This means that each person is accountable for their actions and decisions, and the consequences appertaining thereto.

HOWEVER, we all also have the freedom to help others, AND the moral responsibility to do so if we are able, as long as such actions do not bring greater danger to others.

As a trained EMT, and current Civil Air Patrol SAR pilot, as well as being a CAP chaplain and a parish priest, I understand fully the desire to enact something that might help prevent the great emotional angst when a tragedy like this one takes place. I volunteer as I do because I feel this as keenly as anyone who is not immediately affected can.

Governmental regulation is not the answer. Training and volunteer response is the answer. People helping their neighbor is the answer.

The continual erosion of personal responsibility by abdication of the same to corporate or communal governmental authority is, in fact, the source of some of the problems. We have become Diversionist Moral Awfulizers. We run around in circles and cry out, "Someone Must Do Something!", instead of resolving firmly, "I Must Do Something".

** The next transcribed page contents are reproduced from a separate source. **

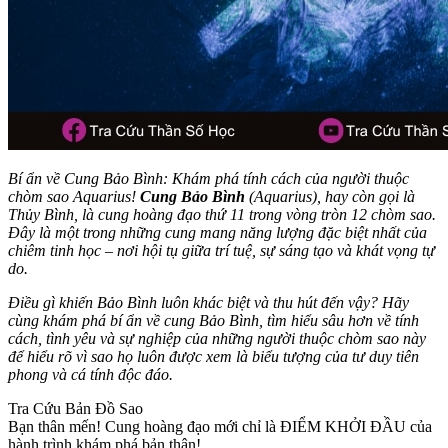
Bí ẩn về Cung Bảo Bình: Khám phá tính cách của người thuộc
chòm sao Aquarius!
Cung Bảo Bình
(Aquarius), hay còn gọi là
Thủy Bình, là cung hoàng đạo thứ 11 trong vòng tròn 12 chòm sao.
Đây là một trong những cung mang năng lượng đặc biệt nhất của
chiêm tinh học – nơi hội tụ giữa trí tuệ, sự sáng tạo và khát vọng tự
do.
Điều gì khiến Bảo Bình luôn khác biệt và thu hút đến vậy? Hãy
cùng khám phá bí ẩn về cung Bảo Bình, tìm hiểu sâu hơn về tính
cách, tình yêu và sự nghiệp của những người thuộc chòm sao này
để hiểu rõ vì sao họ luôn được xem là biểu tượng của tư duy tiên
phong và cá tính độc đáo.
Tra Cứu Bản Đồ Sao
Bạn thân mến! Cung hoàng đạo mới chỉ là ĐIỂM KHỞI ĐẦU của
hành trình khám phá bản thân!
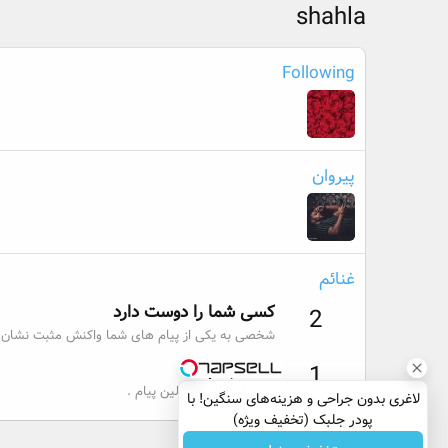
shahla
Following
پیروان
غنائم
کسی شما را دوست دارد
2
شخصی به یکی از پیام های شما واکنش مثبت نشان د
اولین پیام
1
دریافت یا ارسال اولین پیام .
لاغری بدون جراحی و هزینه‌های سنگین! با
پودر جلبک (تخفیف ویژه)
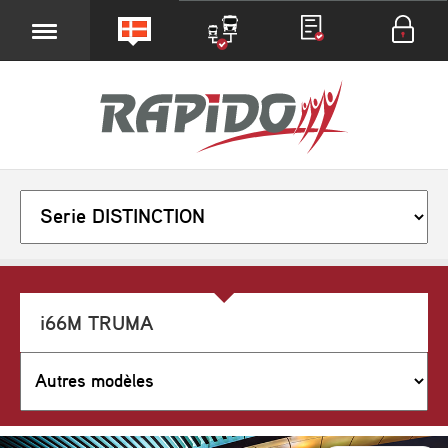
i66M TRUMA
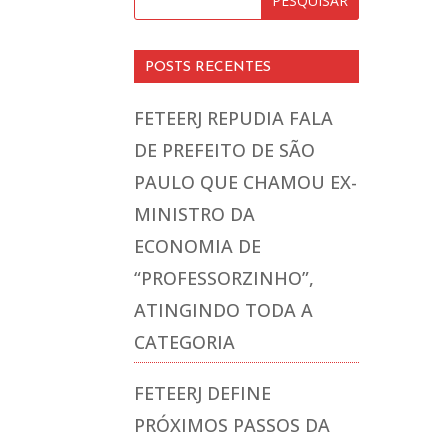
POSTS RECENTES
FETEERJ REPUDIA FALA
DE PREFEITO DE SÃO
PAULO QUE CHAMOU EX-
MINISTRO DA
ECONOMIA DE
“PROFESSORZINHO”,
ATINGINDO TODA A
CATEGORIA
FETEERJ DEFINE
PRÓXIMOS PASSOS DA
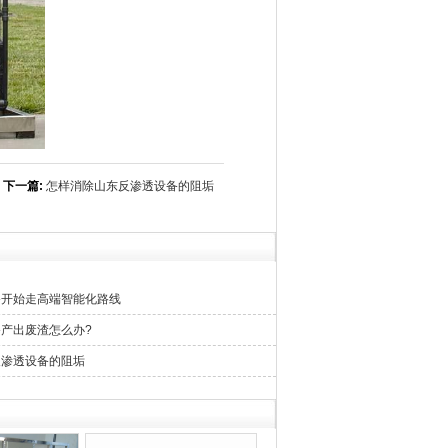
下一篇:
怎样消除山东反渗透设备的阻垢
备开始走高端智能化路线
产出废渣怎么办?
反渗透设备的阻垢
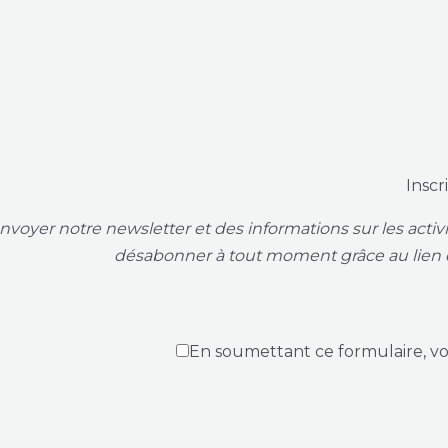
Inscr
voyer notre newsletter et des informations sur les acti
désabonner à tout moment grâce au lien 
En soumettant ce formulaire, v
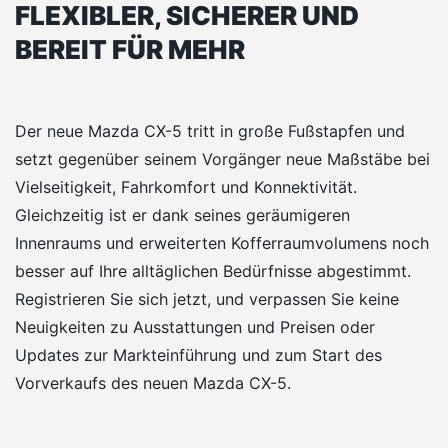
FLEXIBLER, SICHERER UND
BEREIT FÜR MEHR
Der neue Mazda CX-5 tritt in große Fußstapfen und
setzt gegenüber seinem Vorgänger neue Maßstäbe bei
Vielseitigkeit, Fahrkomfort und Konnektivität.
Gleichzeitig ist er dank seines geräumigeren
Innenraums und erweiterten Kofferraumvolumens noch
besser auf Ihre alltäglichen Bedürfnisse abgestimmt.
Registrieren Sie sich jetzt, und verpassen Sie keine
Neuigkeiten zu Ausstattungen und Preisen oder
Updates zur Markteinführung und zum Start des
Vorverkaufs des neuen Mazda CX-5.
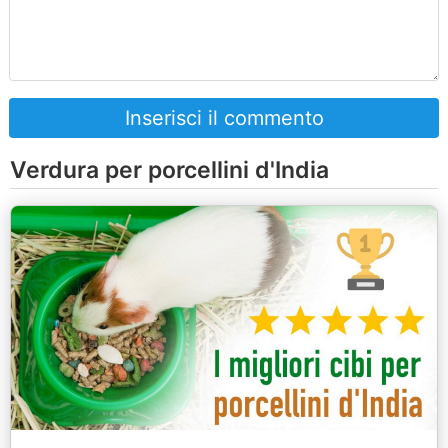
Inserisci il commento
Verdura per porcellini d'India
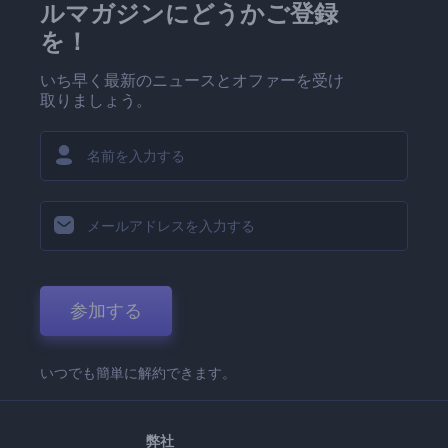
ルマガジンにどうかご登録
を！
いち早く最新のニュースとオファーを受け
取りましょう。
参加する
いつでも簡単に解約できます。
弊社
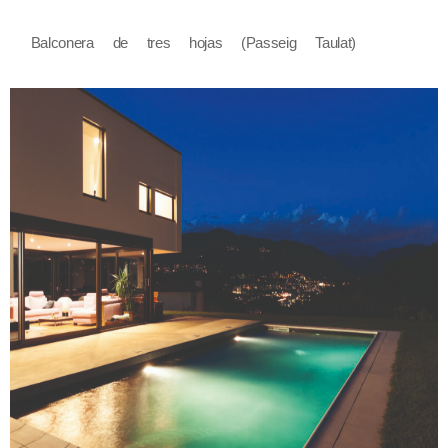
Balconera de tres hojas (Passeig Taulat)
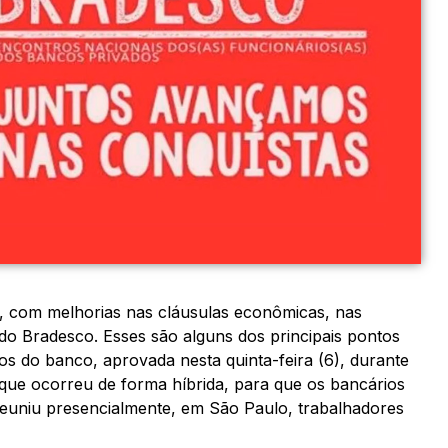
, com melhorias nas cláusulas econômicas, nas
do Bradesco. Esses são alguns dos principais pontos
ios do banco, aprovada nesta quinta-feira (6), durante
que ocorreu de forma híbrida, para que os bancários
reuniu presencialmente, em São Paulo, trabalhadores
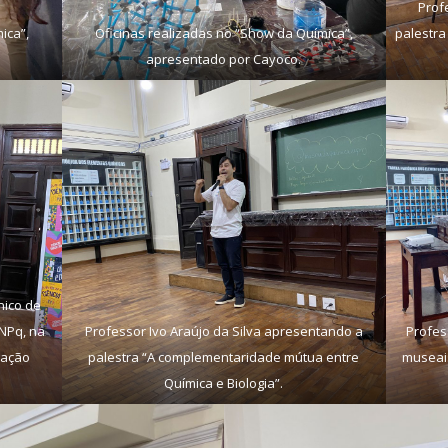
Prof
ica”,
Oficinas realizadas no “Show da Química”,
palestra
apresentado por Cayoco.
nico de
CNPq, na
Professor Ivo Araújo da Silva apresentando a
Profes
gação
palestra “A complementaridade mútua entre
museai
Química e Biologia”.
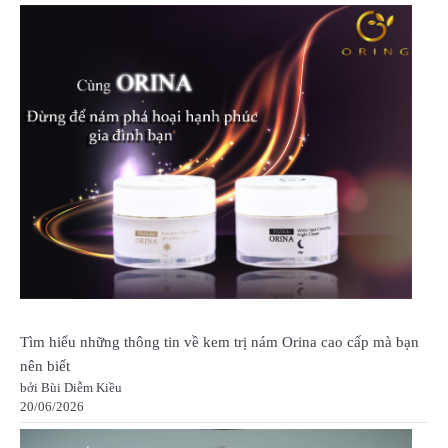
Tìm hiểu những thông tin về kem trị nám Orina cao cấp mà bạn
nên biết
bởi Bùi Diễm Kiều
20/06/2026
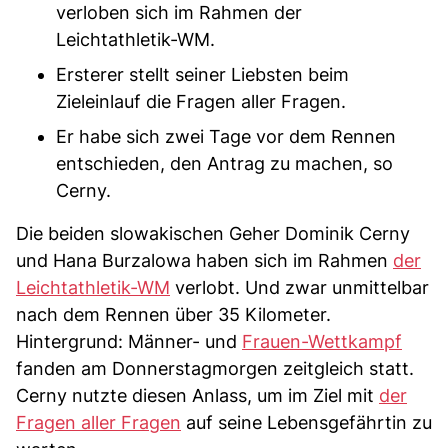
verloben sich im Rahmen der
Leichtathletik-WM.
Ersterer stellt seiner Liebsten beim
Zieleinlauf die Fragen aller Fragen.
Er habe sich zwei Tage vor dem Rennen
entschieden, den Antrag zu machen, so
Cerny.
Die beiden slowakischen Geher Dominik Cerny
und Hana Burzalowa haben sich im Rahmen
der
Leichtathletik-WM
verlobt. Und zwar unmittelbar
nach dem Rennen über 35 Kilometer.
Hintergrund: Männer- und
Frauen-Wettkampf
fanden am Donnerstagmorgen zeitgleich statt.
Cerny nutzte diesen Anlass, um im Ziel mit
der
Fragen aller Fragen
auf seine Lebensgefährtin zu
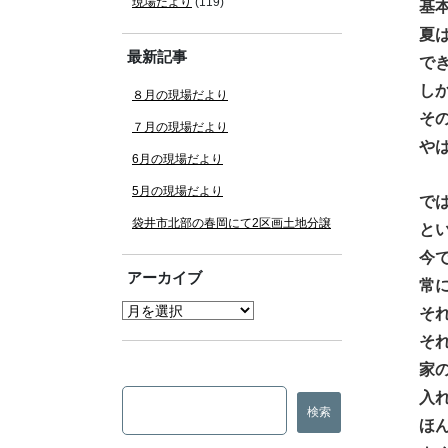
現場だより
(119)
基
夏
最新記事
で
し
８月の現場だより
そ
７月の現場だより
や
6月の現場だより
5月の現場だより
で
袋井市北部の春岡にて2区画土地分譲
と
今
アーカイブ
常
そ
そ
家
入
ほ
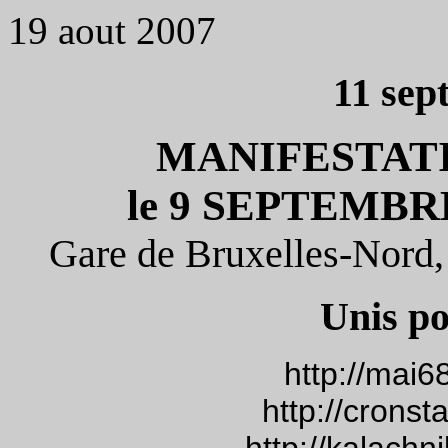
19 aout 2007
11 sep
MANIFESTAT
le 9 SEPTEMBR
Gare de Bruxelles-Nord,
Unis po
http://mai6
http://cronst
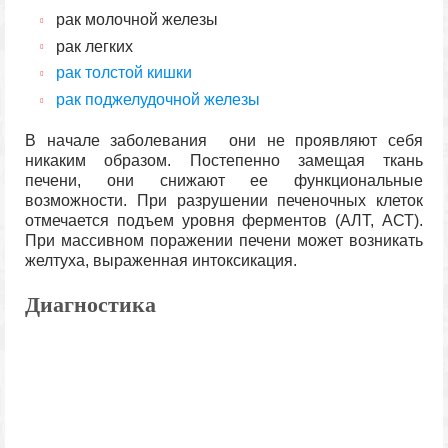
рак молочной железы
рак легких
рак толстой кишки
рак поджелудочной железы
В начале заболевания они не проявляют себя
никаким образом. Постепенно замещая ткань
печени, они снижают ее функциональные
возможности. При разрушении печеночных клеток
отмечается подъем уровня ферментов (АЛТ, АСТ).
При массивном поражении печени может возникать
желтуха, выраженная интоксикация.
Диагностика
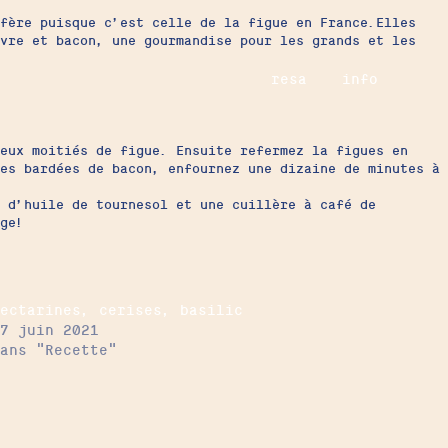
fère puisque c’est celle de la figue en France.Elles
vre et bacon, une gourmandise pour les grands et les
resa
info
eux moitiés de figue. Ensuite refermez la figues en
es bardées de bacon, enfournez une dizaine de minutes à
l d’huile de tournesol et une cuillère à café de
age!
Nectarines, cerises, basilic
17 juin 2021
Dans "Recette"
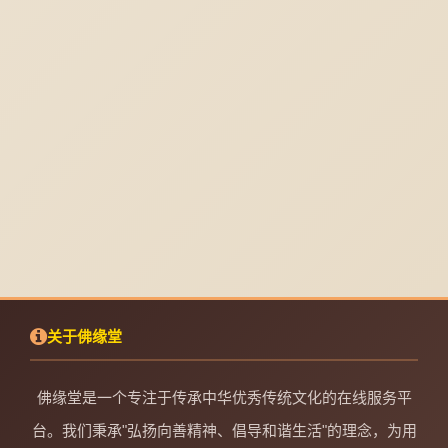
关于佛缘堂
佛缘堂是一个专注于传承中华优秀传统文化的在线服务平
台。我们秉承"弘扬向善精神、倡导和谐生活"的理念，为用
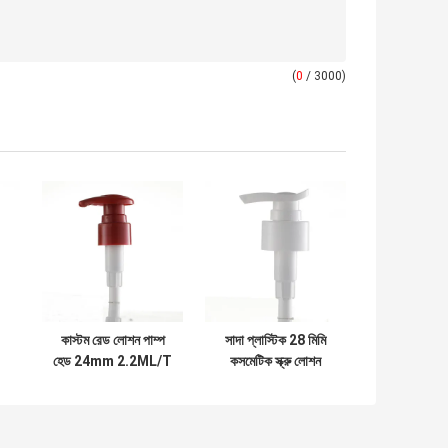
(
0
/ 3000)
কাস্টম রেড লোশন পাম্প
সাদা প্লাস্টিক 28 মিমি
হেড 24mm 2.2ML/T
কসমেটিক স্ক্রু লোশন
তরল ফুটো প্রতিরোধ
বোতল পাম্প সাবান
ডিসপেনসার পাম্প হেড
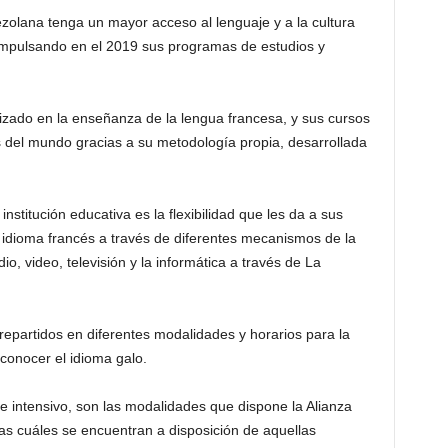
zolana tenga un mayor acceso al lenguaje y a la cultura
 impulsando en el 2019 sus programas de estudios y
izado en la enseñanza de la lengua francesa, y sus cursos
s del mundo gracias a su metodología propia, desarrollada
institución educativa es la flexibilidad que les da a sus
 idioma francés a través de diferentes mecanismos de la
o, video, televisión y la informática a través de La
epartidos en diferentes modalidades y horarios para la
 conocer el idioma galo.
 e intensivo, son las modalidades que dispone la Alianza
as cuáles se encuentran a disposición de aquellas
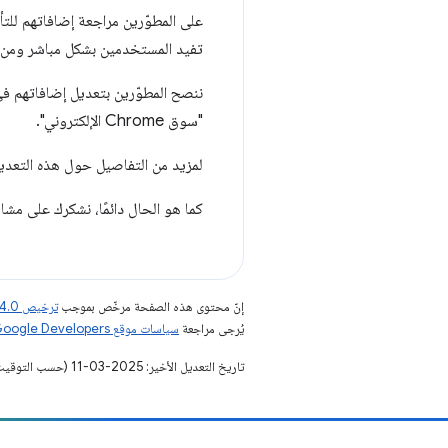
على المطوّرين مراجعة إضافاتهم للتأكّ
تفيد المستخدمين بشكل مباشر ومن 
"سوق Chrome الإلكتروني".
لمزيد من التفاصيل حول هذه التعديل
كما هو الحال دائمًا، نشكرك على مشاركتك في من
إنّ محتوى هذه الصفحة مرخّص بموجب
ترخيص Creative Commons Attribution 4.0‏
يُرجى مراجعة
سياسات موقع Google Developers‏
تاريخ التعديل الأخير: 2025-03-11 (حسب التوقيت العالمي المتفَّق عليه)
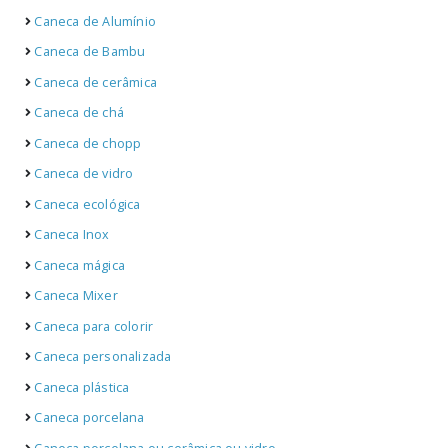
Caneca de Alumínio
Caneca de Bambu
Caneca de cerâmica
Caneca de chá
Caneca de chopp
Caneca de vidro
Caneca ecológica
Caneca Inox
Caneca mágica
Caneca Mixer
Caneca para colorir
Caneca personalizada
Caneca plástica
Caneca porcelana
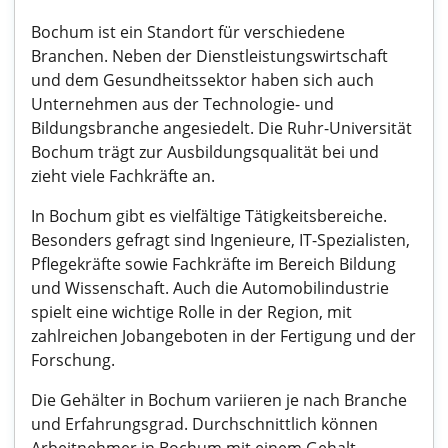
Bochum ist ein Standort für verschiedene
Branchen. Neben der Dienstleistungswirtschaft
und dem Gesundheitssektor haben sich auch
Unternehmen aus der Technologie- und
Bildungsbranche angesiedelt. Die Ruhr-Universität
Bochum trägt zur Ausbildungsqualität bei und
zieht viele Fachkräfte an.
In Bochum gibt es vielfältige Tätigkeitsbereiche.
Besonders gefragt sind Ingenieure, IT-Spezialisten,
Pflegekräfte sowie Fachkräfte im Bereich Bildung
und Wissenschaft. Auch die Automobilindustrie
spielt eine wichtige Rolle in der Region, mit
zahlreichen Jobangeboten in der Fertigung und der
Forschung.
Die Gehälter in Bochum variieren je nach Branche
und Erfahrungsgrad. Durchschnittlich können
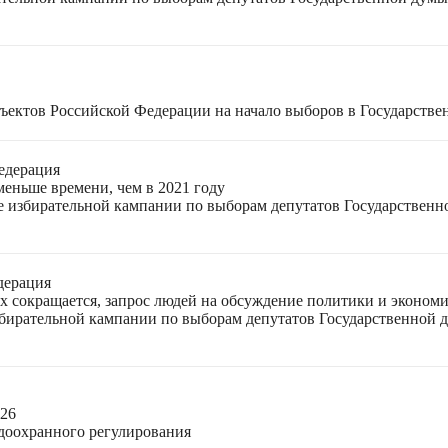
ъектов Российской Федерации на начало выборов в Государстве
едерация
меньше времени, чем в 2021 году
ле избирательной кампании по выборам депутатов Государствен
дерация
ях сокращается, запрос людей на обсуждение политики и экономи
избирательной кампании по выборам депутатов Государственной
026
доохранного регулирования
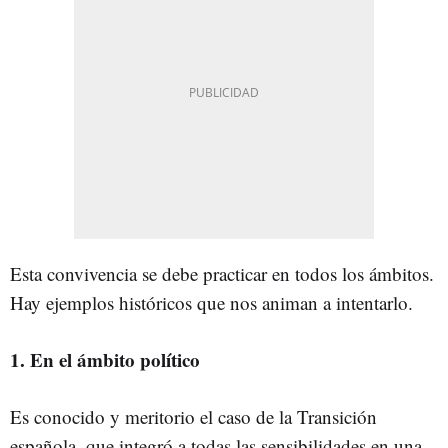
Esta convivencia se debe practicar en todos los ámbitos.
Hay ejemplos históricos que nos animan a intentarlo.
1. En el ámbito político
Es conocido y meritorio el caso de la Transición
española, que integró a todas las sensibilidades en una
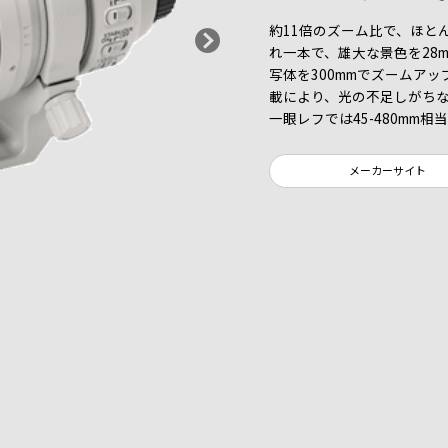
約11倍のズーム比で、ほと
れ一本で、雄大な景色を28
写体を300mmでズームア
載により、光の不足しがちな
一眼レフでは45-480mm
メーカーサイト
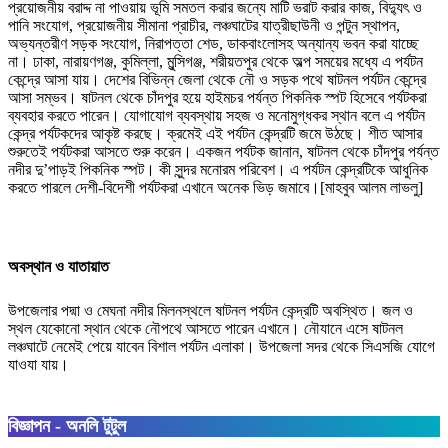
প্রয়োজনীয় বরাদ্দ না পাওয়ায় ভূমি সমতল করার জন্যে মাটি ভরাট করার কাজ, বিদ্যুৎ ও
পানি সংযোগ, প্রয়োজনীয় সীমানা প্রাচীর, লঞ্চঘাটের যাত্রীছাউনী ও পন্টুন স্থাপন,
অভ্যন্তরীণ সড়ক সংযোগ, নিরাপত্তা শেড, ডাকবাংলোসহ অন্যান্য ভবন করা যাচ্ছে
না। ঢাকা, নারায়ণগঞ্জ, কুমিল্লা, মুন্সিগঞ্জ, শরীয়তপুর থেকে অল্প সময়ের মধ্যে এ পর্যটন
কেন্দ্রে আসা যায়। দেশের বিভিন্ন জেলা থেকে নৌ ও সড়ক পথে ষাটনল পর্যটন কেন্দ্রে
আসা সম্ভব। ষাটনল থেকে চাঁদপুর হয়ে হাইমচর পর্যন্ত পিকনিক স্পট হিসেবে পর্যটকরা
ব্যবহার করতে পারেন। যোগাযোগ ব্যবস্থায় সহজ ও মনোমুগ্ধকর স্থান বলে এ পর্যটন
কেন্দ্র পর্যটকদের আকৃষ্ট করছে। ক্রমেই এই পর্যটন কেন্দ্রটি জমে উঠছে। শীত আসার
শুরুতেই পর্যটকরা আসতে শুরু করেন। একজন পর্যটক জানান, ষাটনল থেকে চাঁদপুর পর্যন্ত
নদীর দু’পাড়ই পিকনিক স্পট। কী সুন্দর মনোরম পরিবেশ। এ পর্যটন কেন্দ্রটিকে আধুনিক
করতে পারলে দেশী-বিদেশী পর্যটকরা এখানে অনেক ভিড় জমাবে।[মাহবুব আলম লাভলু]
অবস্থান ও যাতায়াত
উপজেলার পদ্মা ও মেঘনা নদীর মিলনস্থলে ষাটনল পর্যটন কেন্দ্রটি অবস্থিত। জল ও
স্থল যেকোনো স্থান থেকে নৌপথে আসতে পারেন এখানে। নৌযানে এসে ষাটনল
লঞ্চঘাটে নেমেই পেয়ে যাবেন বিশাল পর্যটন এলাকা। উপজেলা সদর থেকে সিএসজি যোগে
যাওযা যায়।
বিজ্ঞাপন - অনলি টুটুল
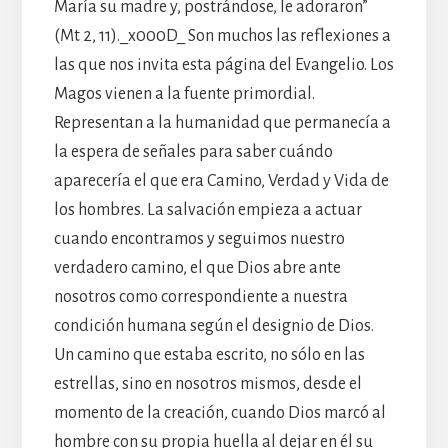
María su madre y, postrándose, le adoraron”
(Mt 2, 11)._x000D_ Son muchos las reflexiones a
las que nos invita esta página del Evangelio. Los
Magos vienen a la fuente primordial.
Representan a la humanidad que permanecía a
la espera de señales para saber cuándo
aparecería el que era Camino, Verdad y Vida de
los hombres. La salvación empieza a actuar
cuando encontramos y seguimos nuestro
verdadero camino, el que Dios abre ante
nosotros como correspondiente a nuestra
condición humana según el designio de Dios.
Un camino que estaba escrito, no sólo en las
estrellas, sino en nosotros mismos, desde el
momento de la creación, cuando Dios marcó al
hombre con su propia huella al dejar en él su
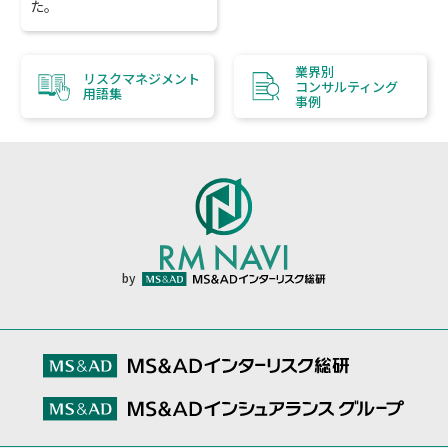
た。
業界別
リスクマネジメント
コンサルティング
用語集
事例
by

And we wonder, at times, why Nobody did anything. Sometimes I ask people who are caught up and frozen in high emotional response to tragedy, "What have you personally done to either help this situation or what will you be doing to help prevent similar tragedies, that doesn't trample on a person's right to exercise free will?"
(I get mostly blank looks at this question, or a "Who, me?" response).

"Everybody knows that Somebody should do all the important things that Anybody could do: All the good things that Nobody did".
OK, I totally agree with your views on personal responsibility, the lack there of and need for us all to pursue actions to help others develop such. My question to you is as an active SARs specialist, should PLBs/EPIRBs be added to the already enforced and established list of required safety gear to vessels traversing offshore?